There’s considerable buzz already around The
Brink, which is receiving its premiere at the Orange Tree, in a
production by Mel Hillyard, who’s directing the piece as recipient of the J.P. Morgan
Award for Emerging Director. With a crisp design by Hyemi Shin (in which glowing
blocks are the only props) and Bowie’s
“"Heroes"” on the soundtrack, the production looks set to capitalise on
the hipster-friendly hype of Alistair McDowall’s Pomona. There
are definitely some parallels between the two pieces: this, too, is very much a
young man’s play, with an attendant paranoia about power, some (overly-)broad
comic strokes, and a slightly studied opacity.
A little like Florian Zeller's The Father (which is being performed just a few steps
away from the OT at Richmond Theatre this week), The Brink doesn’t
just explore a mental state; rather, it attempts, through its form, to embody one.
As Nick (Ciarán Owens) unravels, role doublings, well-executed by the competent
cast (Vince Leigh, Shvorne Marks, Alice Haig), prove more significant than you
might initially have thought, the line between projection, dream and reality gradually
blurring.
Alas, also like Pomona, The
Brink doesn't add up to the sum of its parts for this viewer,
ultimately frustrating more than it rewards. Birch’s writing has flashes of
acuity when it comes to showing the dynamics between teachers and hinting at
the weirdness beneath the daily routine. But certain moments - such as a truly awful scatological speech allotted
to Jo - seem entirely pointless, and some bad gags (“Pick, pick, pick! They
should have called you Picholas, not Nicholas!”) fall totally flat.

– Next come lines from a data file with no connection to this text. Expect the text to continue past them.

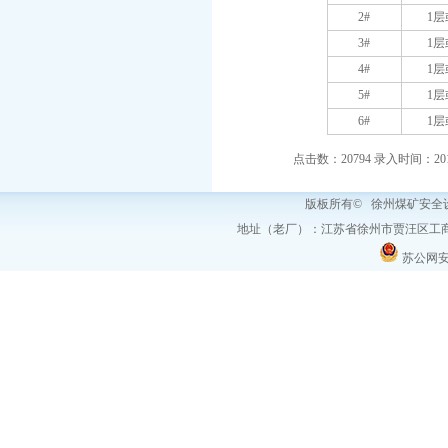
2#
1层
3#
1层
4#
1层
5#
1层
6#
1层
点击数：20794 录入时间：2012-0
版板所有© 徐州煤矿安
地址（老厂）：江苏省徐州市贾汪区工商
苏公网安备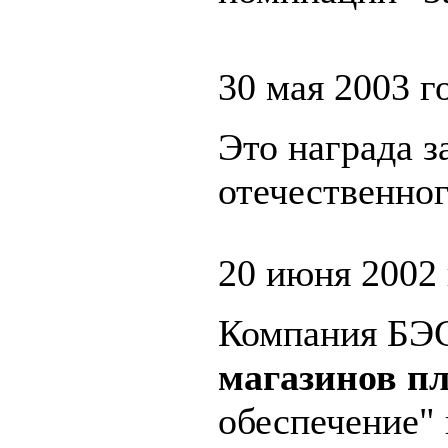
30 мая 2003 
Это награда з
отечественног
20 июня 2002
Компания БЭС
магазинов пл
обеспечение" 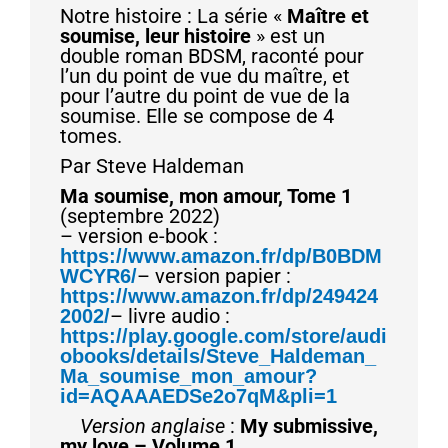
Notre histoire : La série «
Maître et
soumise, leur histoire
» est un
double roman BDSM, raconté pour
l’un du point de vue du maître, et
pour l’autre du point de vue de la
soumise. Elle se compose de 4
tomes.
Par Steve Haldeman
Ma soumise, mon amour, Tome 1
(septembre 2022)
– version e-book :
https://www.amazon.fr/dp/B0BDM
– version papier :
WCYR6/
https://www.amazon.fr/dp/249424
– livre audio :
2002/
https://play.google.com/store/audi
obooks/details/Steve_Haldeman_
Ma_soumise_mon_amour?
id=AQAAAEDSe2o7qM&pli=1
Version anglaise
:
My submissive,
my love – Volume 1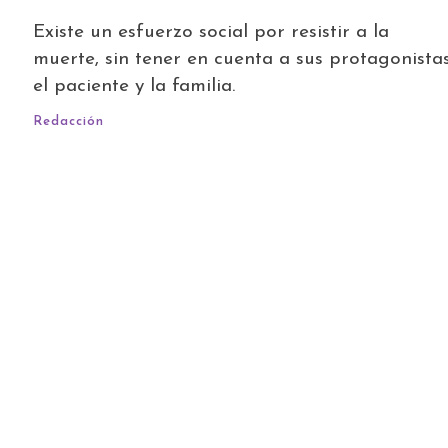
Existe un esfuerzo social por resistir a la
muerte, sin tener en cuenta a sus protagonistas
el paciente y la familia.
Redacción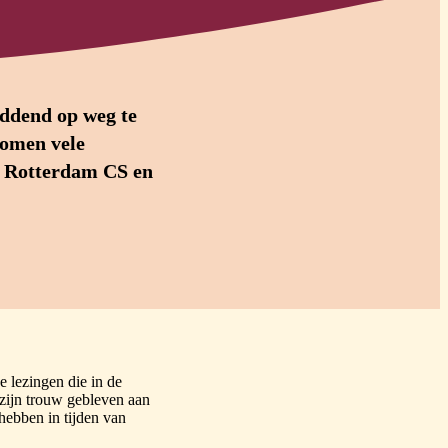
iddend op weg te
komen vele
f Rotterdam CS en
e lezingen die in de
zijn trouw gebleven aan
hebben in tijden van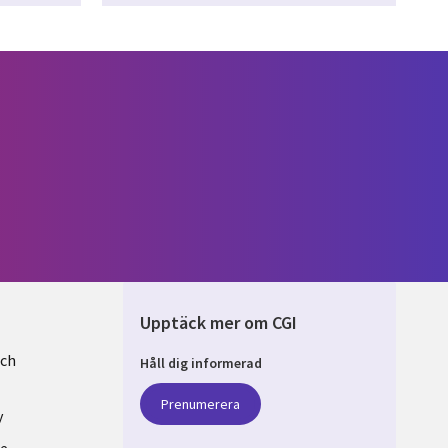
Upptäck mer om CGI
och
Håll dig informerad
EN
Prenumerera
y
se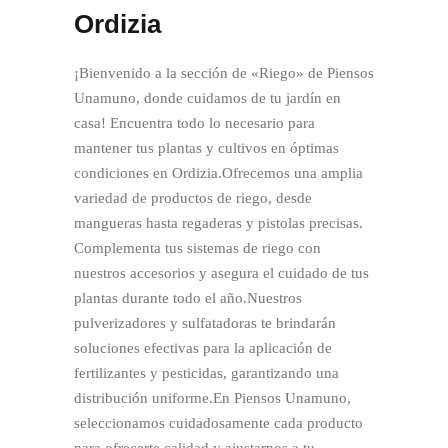
Ordizia
¡Bienvenido a la sección de «Riego» de Piensos
Unamuno, donde cuidamos de tu jardín en
casa! Encuentra todo lo necesario para
mantener tus plantas y cultivos en óptimas
condiciones en Ordizia.Ofrecemos una amplia
variedad de productos de riego, desde
mangueras hasta regaderas y pistolas precisas.
Complementa tus sistemas de riego con
nuestros accesorios y asegura el cuidado de tus
plantas durante todo el año.Nuestros
pulverizadores y sulfatadoras te brindarán
soluciones efectivas para la aplicación de
fertilizantes y pesticidas, garantizando una
distribución uniforme.En Piensos Unamuno,
seleccionamos cuidadosamente cada producto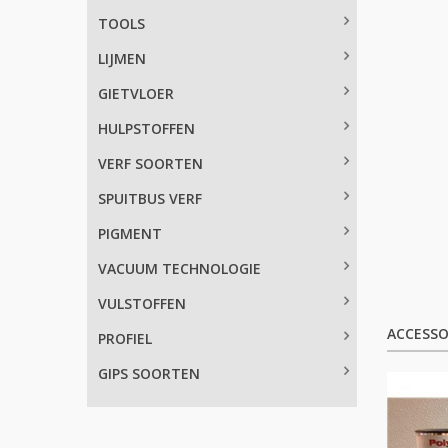
TOOLS
LIJMEN
GIETVLOER
HULPSTOFFEN
VERF SOORTEN
SPUITBUS VERF
PIGMENT
VACUUM TECHNOLOGIE
VULSTOFFEN
ACCESSO
PROFIEL
GIPS SOORTEN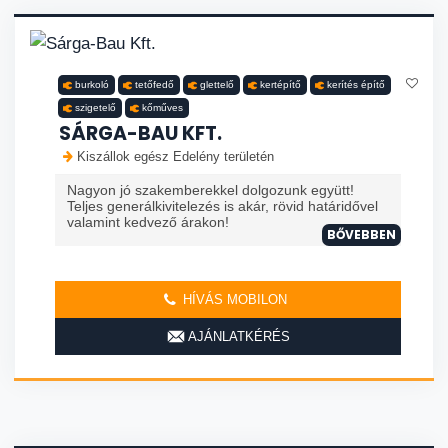
burkoló
tetőfedő
glettelő
kertépítő
kerítés építő
szigetelő
kőműves
SÁRGA-BAU KFT.
Kiszállok egész Edelény területén
Nagyon jó szakemberekkel dolgozunk együtt!
Teljes generálkivitelezés is akár, rövid határidővel
valamint kedvező árakon!
BŐVEBBEN
HÍVÁS MOBILON
AJÁNLATKÉRÉS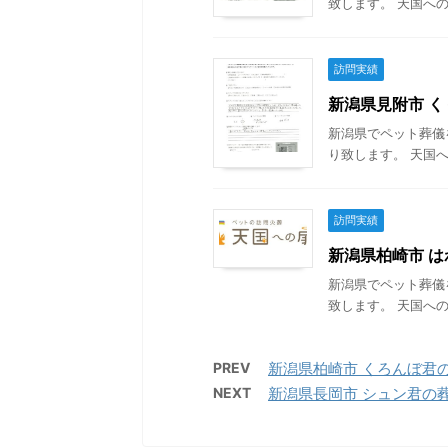
致します。 天国への
訪問実績
新潟県見附市 くぅ
新潟県でペット葬儀
り致します。 天国へ
訪問実績
新潟県柏崎市 はわ
新潟県でペット葬儀
致します。 天国への
PREV
新潟県柏崎市 くろんぼ君の葬儀
NEXT
新潟県長岡市 シュン君の葬儀 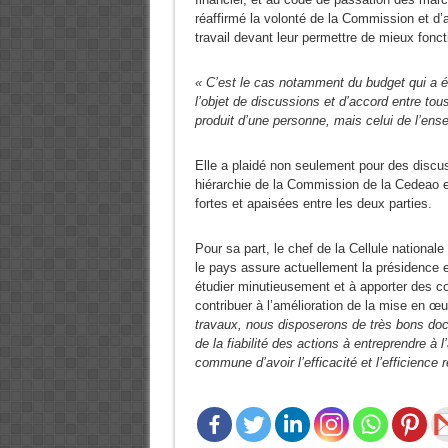
réaffirmé la volonté de la Commission et d’
travail devant leur permettre de mieux fonct
« C’est le cas notamment du budget qui a été
l’objet de discussions et d’accord entre to
produit d’une personne, mais celui de l’ense
Elle a plaidé non seulement pour des discuss
hiérarchie de la Commission de la Cedeao 
fortes et apaisées entre les deux parties.
Pour sa part, le chef de la Cellule nationa
le pays assure actuellement la présidence
étudier minutieusement et à apporter des c
contribuer à l’amélioration de la mise en œ
travaux, nous disposerons de très bons docu
de la fiabilité des actions à entreprendre à 
commune d’avoir l’efficacité et l’efficience 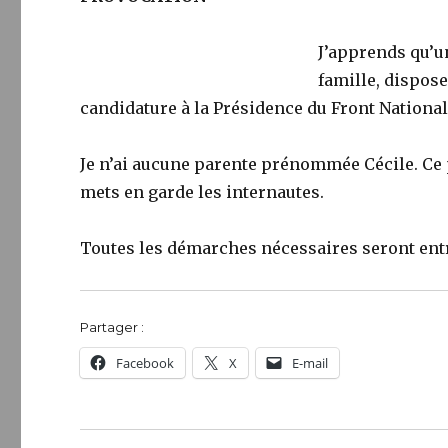
J’apprends qu’u
famille, dispos
candidature à la Présidence du Front National
Je n’ai aucune parente prénommée Cécile. Ce p
mets en garde les internautes.
Toutes les démarches nécessaires seront entr
Partager :
Facebook
X
E-mail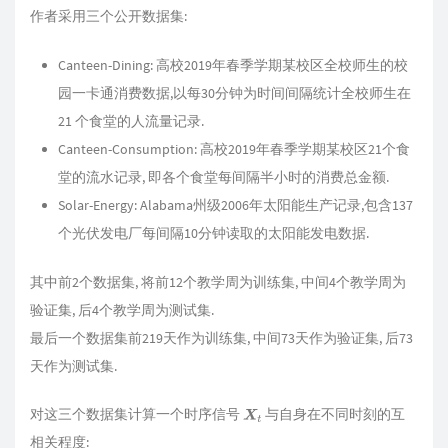
作者采用三个公开数据集:
Canteen-Dining: 高校2019年春季学期某校区全校师生的校
园一卡通消费数据,以每30分钟为时间间隔统计全校师生在
21 个食堂的人流量记录.
Canteen-Consumption: 高校2019年春季学期某校区21个食
堂的流水记录, 即各个食堂每间隔半小时的消费总金额.
Solar-Energy: Alabama州级2006年太阳能生产记录,包含137
个光伏发电厂每间隔10分钟读取的太阳能发电数据.
其中前2个数据集, 将前12个教学周为训练集, 中间4个教学周为
验证集, 后4个教学周为测试集.
最后一个数据集前219天作为训练集, 中间73天作为验证集, 后73
天作为测试集.
对这三个数据集计算一个时序信号
与自身在不同时刻的互
X
t
相关程度: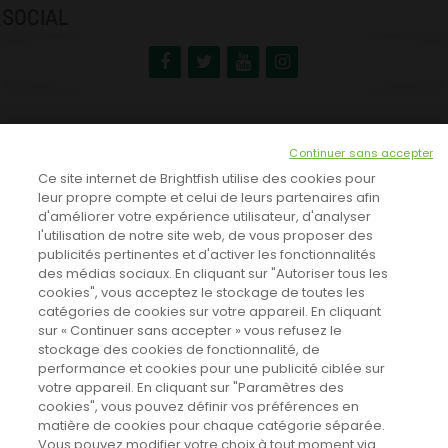
SOCIAL
NEWSLETTER
Continuer sans accepter
INSCRIVEZ-VOUS ICI!
Ce site internet de Brightfish utilise des cookies pour
leur propre compte et celui de leurs partenaires afin
d'améliorer votre expérience utilisateur, d'analyser
l'utilisation de notre site web, de vous proposer des
TOUTES LES NEWS
publicités pertinentes et d'activer les fonctionnalités
des médias sociaux. En cliquant sur "Autoriser tous les
cookies", vous acceptez le stockage de toutes les
catégories de cookies sur votre appareil. En cliquant
CINEVOX SUR FACEBOOK
sur « Continuer sans accepter » vous refusez le
stockage des cookies de fonctionnalité, de
performance et cookies pour une publicité ciblée sur
votre appareil. En cliquant sur "Paramètres des
cookies", vous pouvez définir vos préférences en
matière de cookies pour chaque catégorie séparée.
Vous pouvez modifier votre choix à tout moment via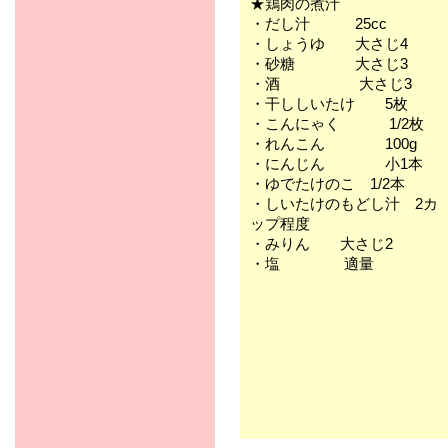
★鶏肉の煮汁
・だし汁 25cc
・しょうゆ 大さじ4
・砂糖 大さじ3
・酒 大さじ3
・干ししいたけ 5枚
・こんにゃく 1/2枚
・れんこん 100g
・にんじん 小1本
・ゆでたけのこ 1/2本
・しいたけのもどし汁 2カ
ップ程度
・みりん 大さじ2
・塩 適量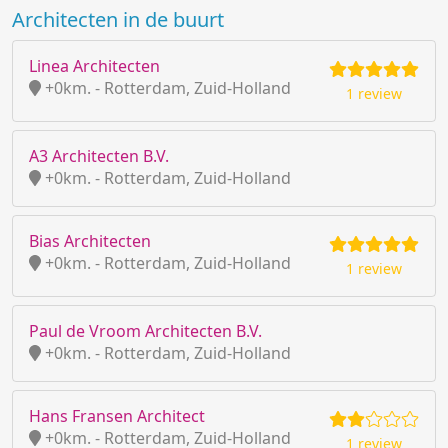
Architecten in de buurt
Linea Architecten
+0km. - Rotterdam, Zuid-Holland
1 review
A3 Architecten B.V.
+0km. - Rotterdam, Zuid-Holland
Bias Architecten
+0km. - Rotterdam, Zuid-Holland
1 review
Paul de Vroom Architecten B.V.
+0km. - Rotterdam, Zuid-Holland
Hans Fransen Architect
+0km. - Rotterdam, Zuid-Holland
1 review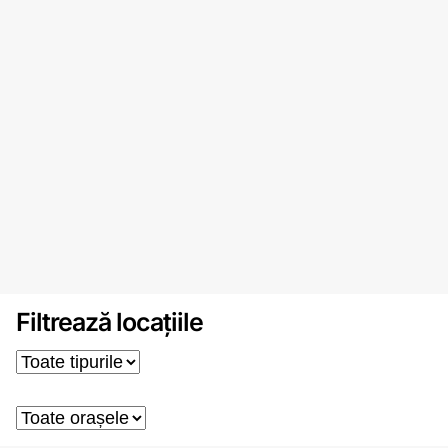
Filtrează locațiile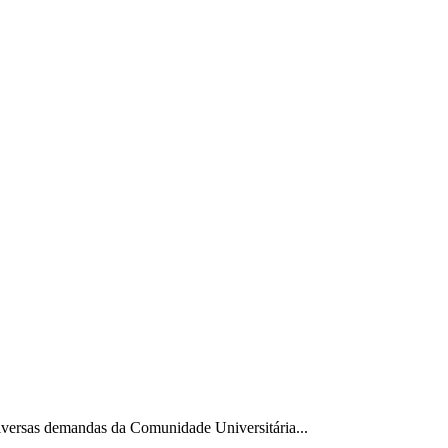
diversas demandas da Comunidade Universitária...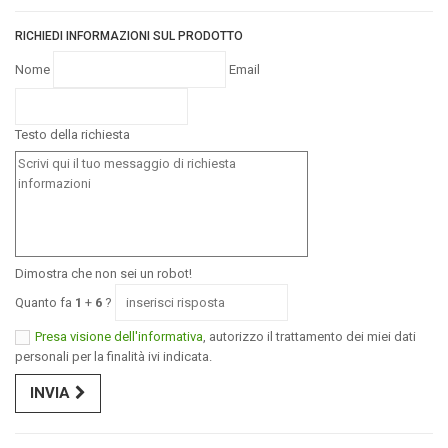
RICHIEDI INFORMAZIONI SUL PRODOTTO
Nome
Email
Testo della richiesta
Dimostra che non sei un robot!
Quanto fa
1
+
6
?
Presa visione dell'informativa
, autorizzo il trattamento dei miei dati
personali per la finalità ivi indicata.
INVIA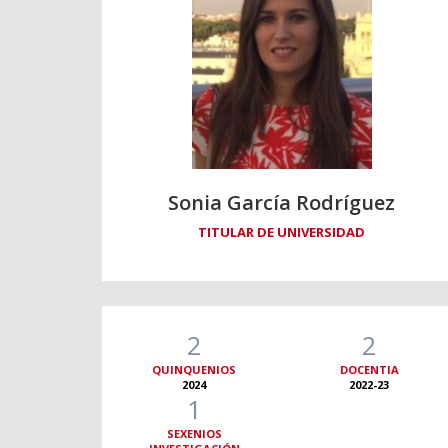
Sonia García Rodríguez
TITULAR DE UNIVERSIDAD
2
2
QUINQUENIOS
DOCENTIA
2024
2022-23
1
SEXENIOS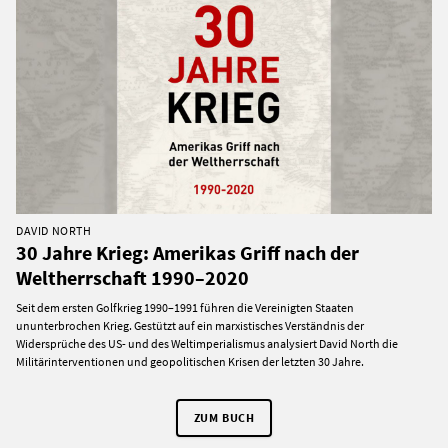
DAVID NORTH
30 Jahre Krieg: Amerikas Griff nach der
Weltherrschaft 1990–2020
Seit dem ersten Golfkrieg 1990–1991 führen die Vereinigten Staaten
ununterbrochen Krieg. Gestützt auf ein marxistisches Verständnis der
Widersprüche des US- und des Weltimperialismus analysiert David North die
Militärinterventionen und geopolitischen Krisen der letzten 30 Jahre.
ZUM BUCH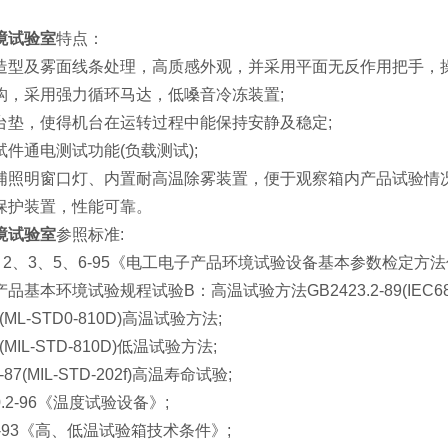
境试验室
特点：
及雾面线条处理，高质感外观，并采用平面无反作用把手，操
采用强力循环马达，低嗓音冷冻装置;
，使得机台在运转过程中能保持安静及稳定;
通电测试功能(负载测试);
明窗口灯、内置耐高温除雾装置，便于观察箱内产品试验情况
护装置，性能可靠。
境试验室
参照标准:
2、3、5、6-95《电工电子产品环境试验设备基本参数检定方
环境试验规程试验B：高温试验方法GB2423.2-89(IEC68-2
ML-STD0-810D)高温试验方法;
MIL-STD-810D)低温试验方法;
87(MIL-STD-202f)高温寿命试验;
.2-96《温度试验设备》;
-93《高、低温试验箱技术条件》;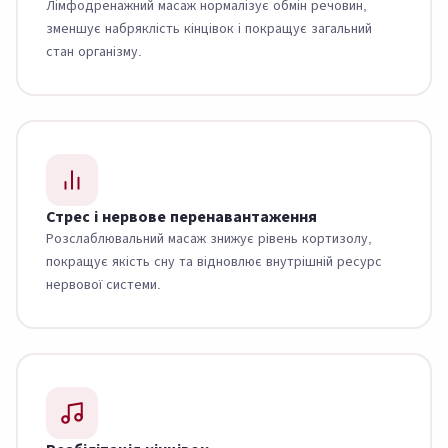
Лімфодренажний масаж нормалізує обмін речовин,
зменшує набряклість кінцівок і покращує загальний
стан організму.
Стрес і нервове перенавантаження
Розслаблювальний масаж знижує рівень кортизолу,
покращує якість сну та відновлює внутрішній ресурс
нервової системи.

Starting in quippy one-liner-heavy mode, before attempting a more
menacing turn, the tone is wobbly and uncertain, and the play feels sadly
superficial where it really counts. By far the most interesting relationship is
between Nick and Jessica, the lone student in his "Maths Club" who wants
desperately, touchingly to believe that her teacher’s right. Yet Birch backs
off from really exploring this relationship, which might have provided a
relatable human centre to the drama.
Hillyard certainly succeeds in keeping the production brisk
and fluid, with some nifty scene-changes that evoke the overlaps and parallels
forming in the protagonist’s consciousness. And Owens contributes a skilfully
modulated performance of increasing desperation. Yet, by the showy, twisty yet
strangely limp conclusion, The Brink has promised more than
it’s delivered.
The Brink is booking at the Orange Tree until
30 April. Further details here.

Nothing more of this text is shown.